A fixing device 14 fixes the toner image transferred on the paper. Numeral 16 is the paper being conveyed. A paper eject guide 17 guides the paper 16, where the toner image is fixed by the fixing device 14, outside the apparatus.

A blade 8 removes toner remaining on the surface of the photosensitive belt 2 after transfer. An erase lamp 9 removes electric charges remaining on the surface of the photosensitive belt 2 after the transfer of the toner images. A cleaner 7 removes the toner remaining on the surface of the intermediate transfer roller 3. An exhaust fan 18 exhausts heat staying in an upper portion of the fixing device 14 outside the apparatus.

Forming procedure of a color image by the apparatus as described above will be described.

When a print signal is sent from an information-processing unit (not shown) to the apparatus 1, the exposure device 5 irradiates a laser light corresponding to a toner image in accordance with the print signal onto the surface of the photosensitive belt 2. On the surface of the photosensitive belt 2 which has been uniformly electrified by the electrifier 4, an electrostatic latent image is formed by the exposure.

First, on the photosensitive belt 2, an electrostatic latent image corresponding to a yellow toner image is formed by the exposure device 5, and is developed by the yellow development device 61 to become a toner image. A development function is given to or removed from each of the development devices 61, 62, 63, and 64 by controlling each bias voltage. The toner image formed on the photosensitive belt 2 is transferred on a surface of the intermediate transfer roller 3 in a contact section with the intermediate transfer roller 3, and is held.

On the other hand, toner not used for the transfer remains on the photosensitive belt 2 after the transfer of the toner image. This remaining toner is removed by the blade 8. The erase lamp 9 removes electric charges remaining on the surface of the photosensitive belt 2.

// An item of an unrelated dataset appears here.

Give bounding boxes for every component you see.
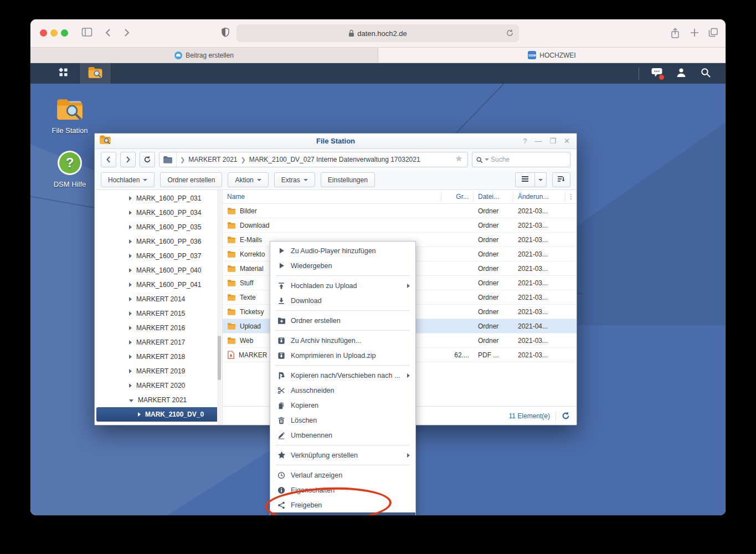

After the process of returning the surface of the photosensitive belt 2 to initial conditions is finished, a toner image with a magenta color that is a subsequent color is similarly formed on the photosensitive belt 2. The magenta toner image is transferred with superposing the magenta toner image on the above-described yellow toner image held on the surface of the intermediate transfer roller 3, and is held on the intermediate transfer roller 3. In similar processes, cyan and black toner images are also superposed on the intermediate transfer roller 3 into a four-colored toner image, and are held on the surface of the intermediate transfer roller 3 simultaneously.

In order to transfer the four-colored toner image, formed on the surface of the intermediate transfer roller 3 in this manner, on the paper 16, the paper feeding roller 11 is rotated, one sheet of the paper 16 contained in the cassette 10 is drawn to be fed to the resist roller 12, and the skew of the paper is corrected and thereafter the feeding of the paper is stopped.

Next, in the timing of matching with the toner image on the intermediate transfer roller 3, the resist roller 12 is rotated. In the timing when an edge of the paper being fed comes into contact with the intermediate transfer roller 3, the transfer roller 13 is pressed to a back face of the paper 16, the toner image on the surface of the intermediate transfer roller 3 is electrostatically transferred on the paper 16.

The paper 16 on which the toner image is transferred from the intermediate transfer roller 3 is passed between a heating roller and a pressure roller of the fixing device 14, the toner image is fixed on the paper 16, and the paper 16 is guided by the paper eject guide 17 and is stacked in an upper portion of the apparatus 1.

At this time, in order to prevent air heated in the fixing device 14 from staying in the upper portion of the fixing device 14, the air is exhausted outside the-apparatus by the exhaust fan 18.

Referring to FIG. 2, the exhaust fan 18 is provided at the center of the fixing device 14 in a width direction. By the rotation of the exhaust fan 18, the air in the upper portion of the fixing device 14 passes a vent hole 171 provided in the paper eject guide 17, and is sucked by the exhaust fan 18 to be exhausted outside the apparatus as shown by an arrow. Numeral 19 denotes a drive unit. Numeral 20 denotes a power supply unit. Numeral 21L denotes a left body frame, and 2IR denotes a right body frame.

In such a color electrophotographic apparatus, an air exhaust state during a paper is ejected is shown in FIG. 3.

Referring to FIG. 3, when the paper 16 is being ejected from the fixing device 14, airflow in the upper portion of the fixing device 14 collides with the paper 16 and then detours toward both ends of the paper 16, and goes toward the exhaust fan 18. owing to this, air in an area 180 opposite to the exhaust fan 18 with respect to the paper 16 stays, and the temperature gradually rises at the time of paper ejection.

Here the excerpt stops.